BEGIN RECORDS SUPPLIED
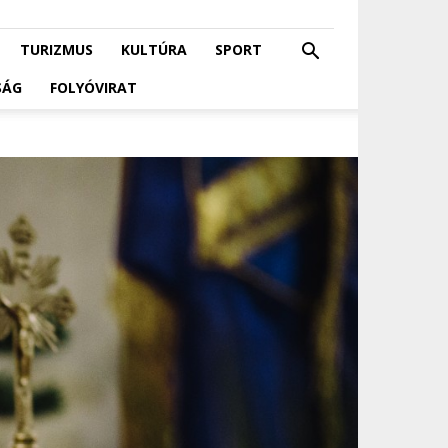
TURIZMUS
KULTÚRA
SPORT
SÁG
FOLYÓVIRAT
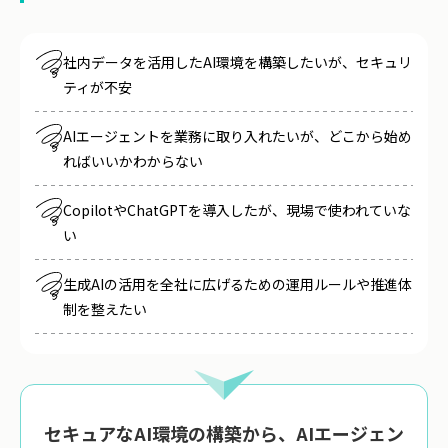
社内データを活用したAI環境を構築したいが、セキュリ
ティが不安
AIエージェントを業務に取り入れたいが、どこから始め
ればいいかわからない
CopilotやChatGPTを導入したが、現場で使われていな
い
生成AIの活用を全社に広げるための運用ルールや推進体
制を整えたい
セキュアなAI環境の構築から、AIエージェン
END RECORDS SUPPLIED
BEGIN RECORDS SUPPLIED
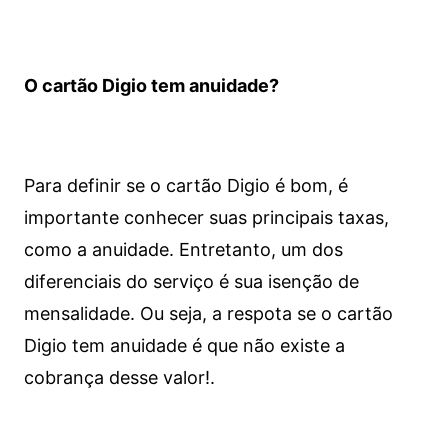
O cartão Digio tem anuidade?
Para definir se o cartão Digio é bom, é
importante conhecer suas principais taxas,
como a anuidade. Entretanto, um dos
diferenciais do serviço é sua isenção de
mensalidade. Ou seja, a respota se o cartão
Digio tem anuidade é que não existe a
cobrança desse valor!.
END RECORDS SUPPLIED
BEGIN RECORDS SUPPLIED
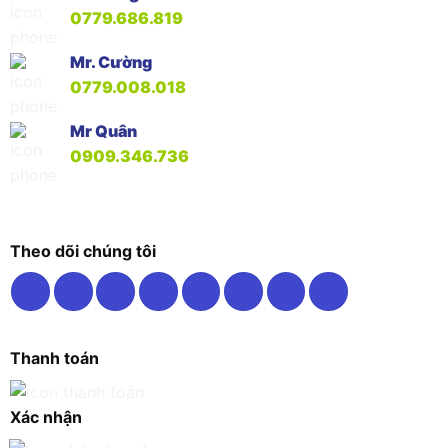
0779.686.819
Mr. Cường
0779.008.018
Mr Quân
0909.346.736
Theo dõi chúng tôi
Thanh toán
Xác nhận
END RECORDS SUPPLIED
BRIEF: Go through the entries above and copy each line with "anuidade" in it.

SOLUTION FOR THIS EXERCISE:
O cartão Digio tem anuidade?
como a anuidade. Entretanto, um dos
Digio tem anuidade é que não existe a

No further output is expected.